- _ASSIGNMENT_: From the entries below, give the number of lines where the word "ODONTOLOGIA" occurs, and nothing else.

** DATA SUPPLIED follows **

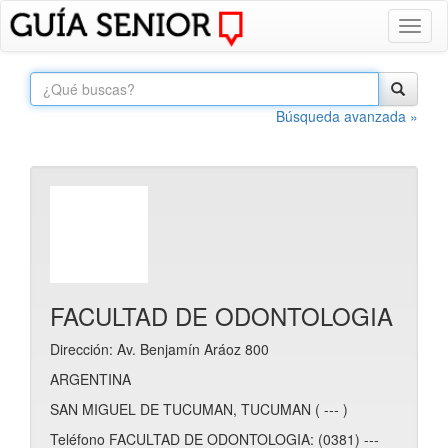
Toggl
naviga
Búsqueda avanzada »
FACULTAD DE ODONTOLOGIA
Dirección: Av. Benjamín Aráoz 800
ARGENTINA
SAN MIGUEL DE TUCUMAN, TUCUMAN ( --- )
Teléfono FACULTAD DE ODONTOLOGIA: (0381) ---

** End of DATA SUPPLIED **

- _RESPONSE BOX_: 2